To calculate the coding potentials of the “horse”-transcripts it is possible to use a mammal, pre-built model. However, we preferred to build a species-specific model with the sequences from the NCBI keeping the accuracy automatically calculated. Once the model has been created we observed an automatic accuracy of 0.939. Since the automatically assigned assurance seemed low for this model we decided to rerun the tool increasing the accuracy to 0.96. In this case, our sequences will be grouped in 3 categories: coding, unknown and non-coding.
Fig.3 – The Double ROC curves with automatic accuracy.

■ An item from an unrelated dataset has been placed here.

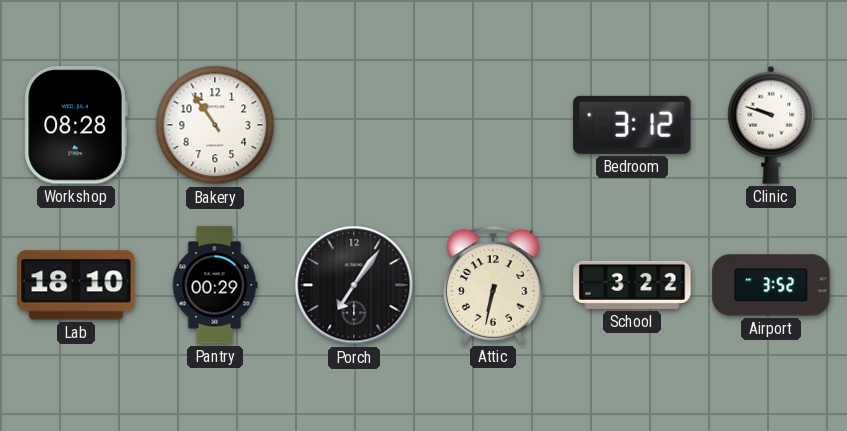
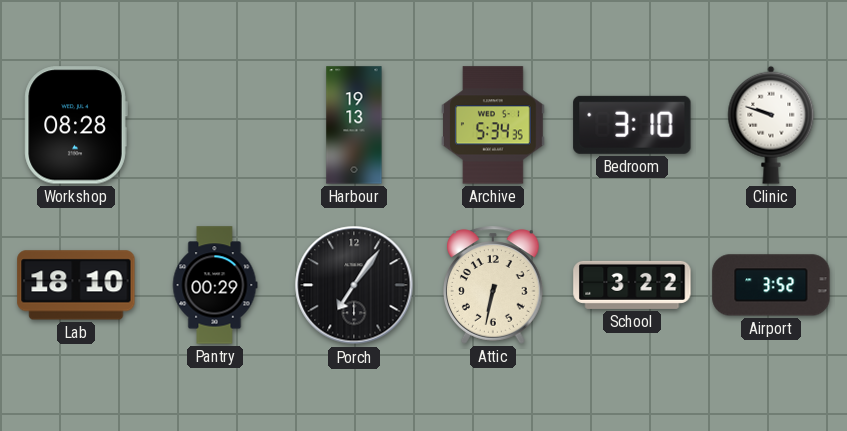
Bakery: 10:54 -> none
Harbour: none -> 19:13
Archive: none -> 5:34
Bedroom: 3:12 -> 3:10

Fig.4 – The Double ROC curves with manually set accuracy.
Assigning the accuracy manually we obtain two different cutoffs, a coding cutoff and a non-coding cutoff. With this two cutoff, we obtain the transcripts classified in three different categories:
- : if the coding potential is greater than the coding cutoff.

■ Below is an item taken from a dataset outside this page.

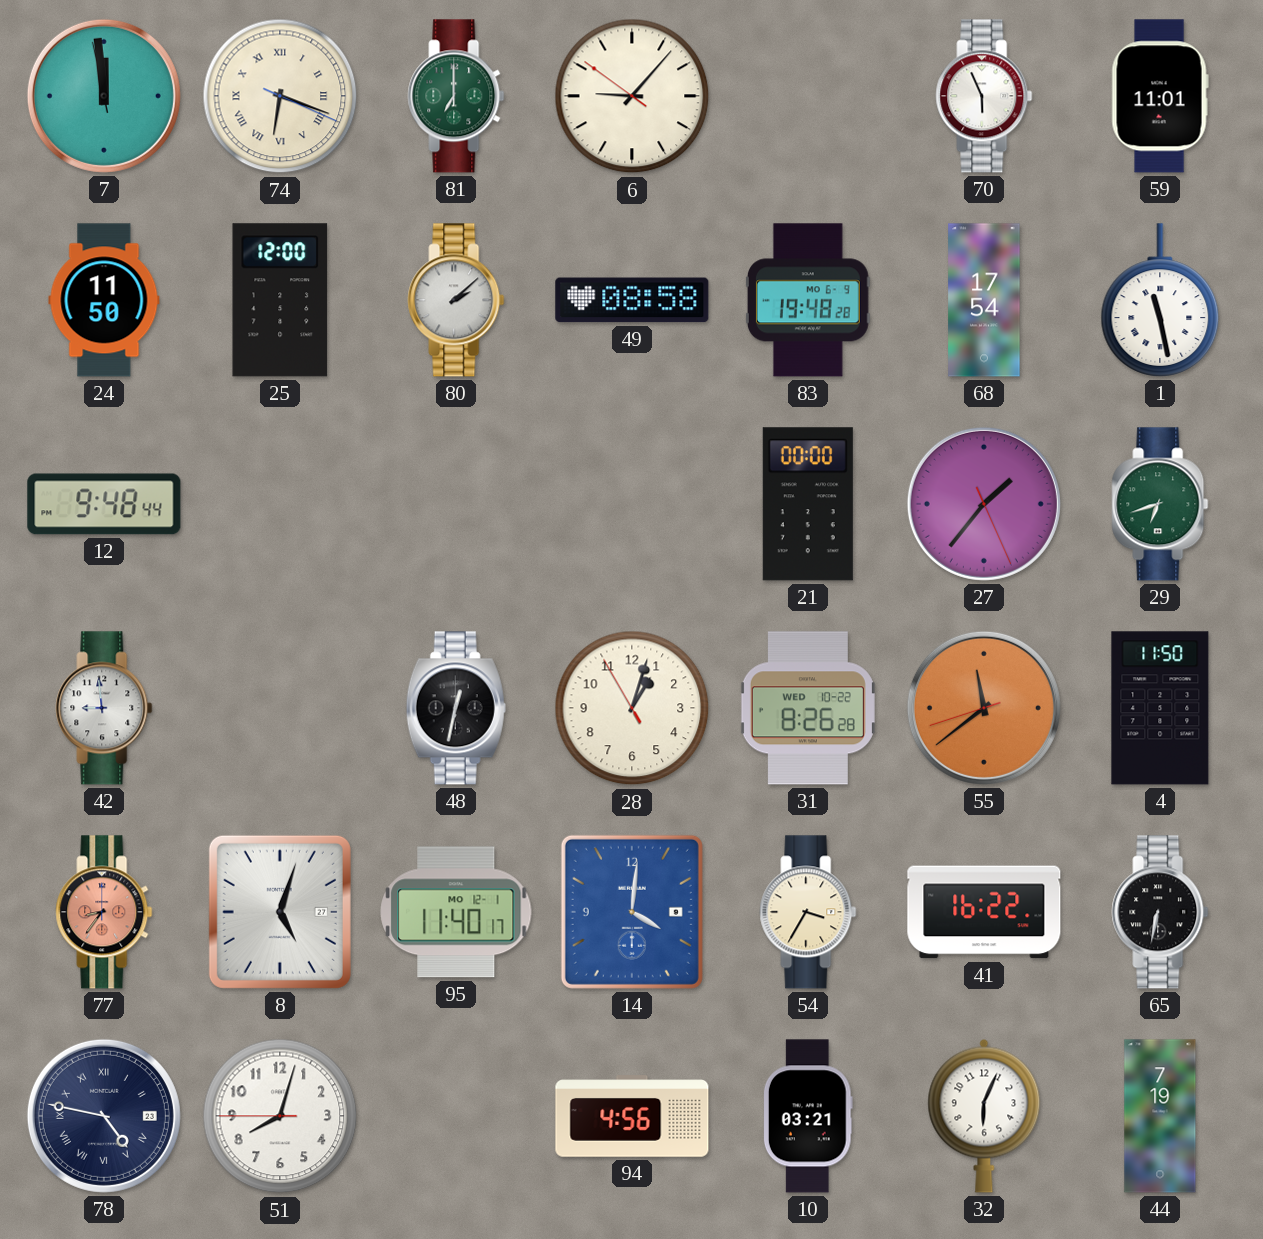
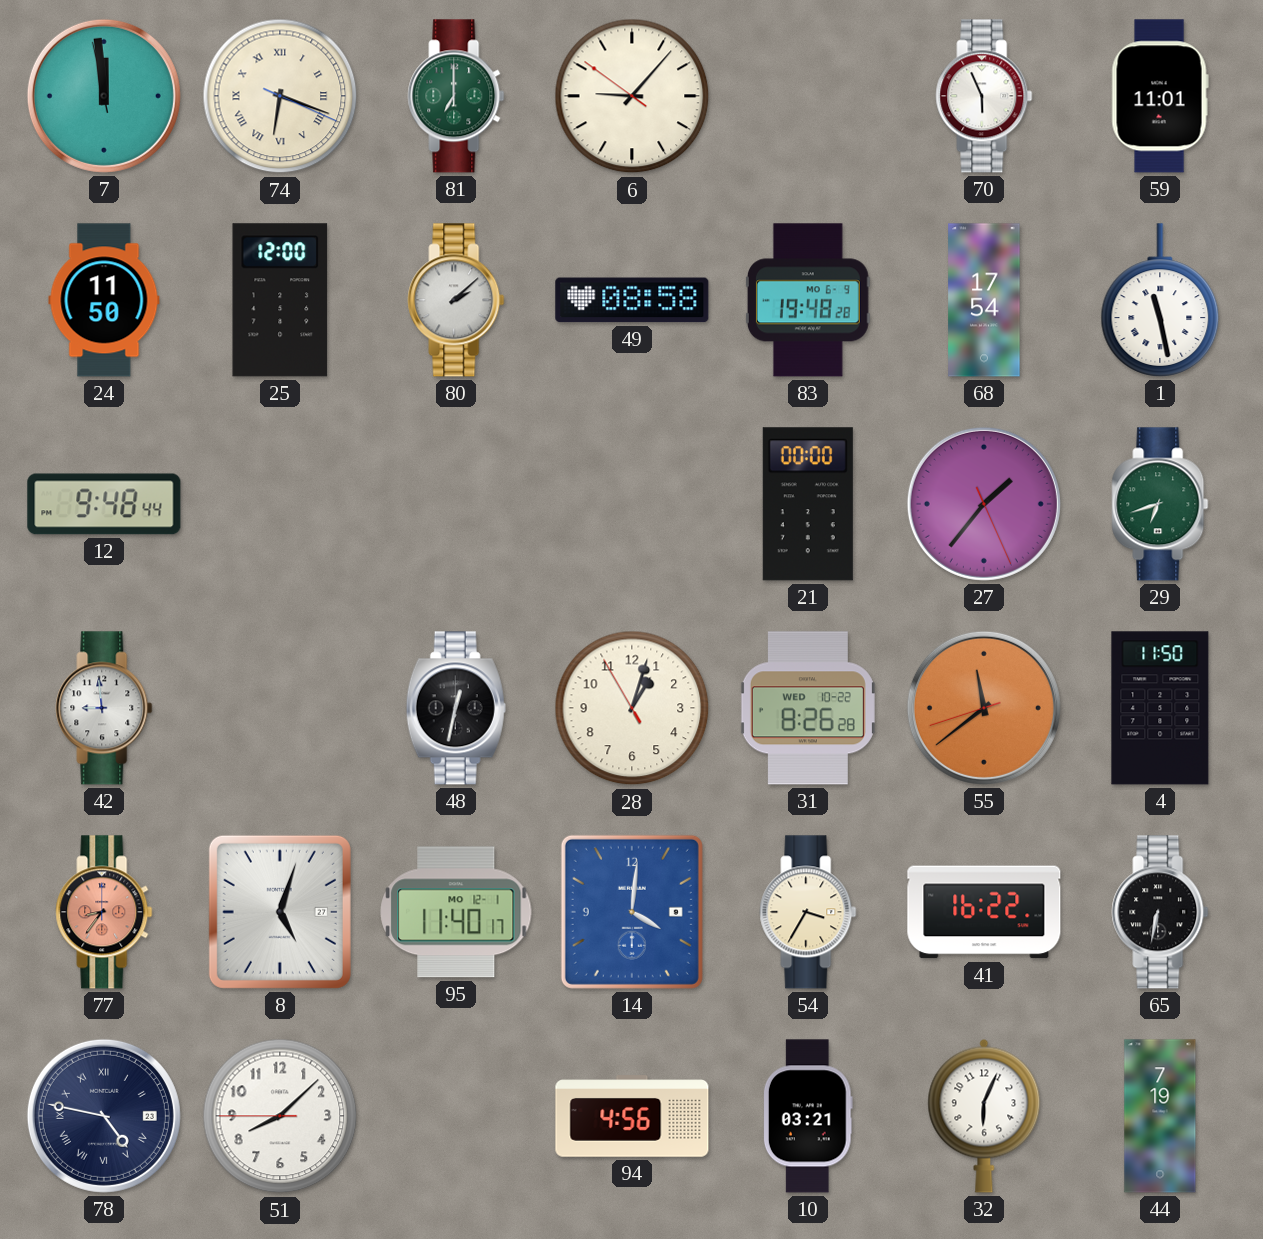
51: 8:02 -> 8:07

- : if the coding potential is less than the non-coding cutoff.
- : if the coding potential is between the two cutoffs, the transcript is tagged as a transcript with unknown coding potential.
In order to evaluate the performance of this tool, we create a dataset of well-known protein coding sequences with the ‘Load sequences from BioMart’ tool, selecting as dataset the first 1000 coding genes of the human (GRCh38.p7) from the ‘Ensembl Genes 87. Once we have downloaded the sequences, we run the CPAT tool with the human prebuilt model, obtaining 99.1% as coding sequences. The sequences tagged as ‘non-coding’ have been blasted and revealed on his hits some a very unspecific Blast hit having a very small HSP with very high similarity.
Fig.5 – BioMart tool used to import the sequences.
Fig.6 – Results of the coding potential on well-known protein coding sequences.
Once the quality and precision of the model are adjusted, we can evaluate the prediction results.
On one hand, we obtain a “Coding Potential Table” which classifies each transcript with a tag and offers the values of the RNA length, the ORF length, the scores from where derive the coding potential score (Fickett score and Hexamer score) and the coding potential score itself. On the other hand, we can see a pie chart statistics of the coding potential distribution.
To further evaluate the classification transcripts have been blasted against a protein database. As expected, most of the non-coding results have also no Blast results while the coding ones do. However, we also observe transcripts classified as non-coding with Blast results – these might reveal gene expression regulators like ncRNA or miRNAs present in the protein database (also very unspecific Blast hits with a small HSP and high similarity could be aligned). These transcripts should be reviewed.
We also observe several transcripts classified as coding but without any Blast results. This could indicate that these potentially coding transcripts have not yet been added yet to any protein database and therefore might represent novel mRNAs.
1 Wang, L., Park, H. J., Dasari, S., Wang, S., Kocher, J. P., & Li, W. (2013). CPAT: Coding-Potential Assessment Tool using an alignment-free logistic regression model. Nucleic acids research, 41(6), e74-e74.
2 Wucher, V., Legeai, F., Hedan, B., Rizk, G., Lagoutte, L., Leeb, T., … & Cirera, S. (2017). FEELnc: a tool for long non-coding RNA annotation and its application to the dog transcriptome. Nucleic Acids Research, gkw1306.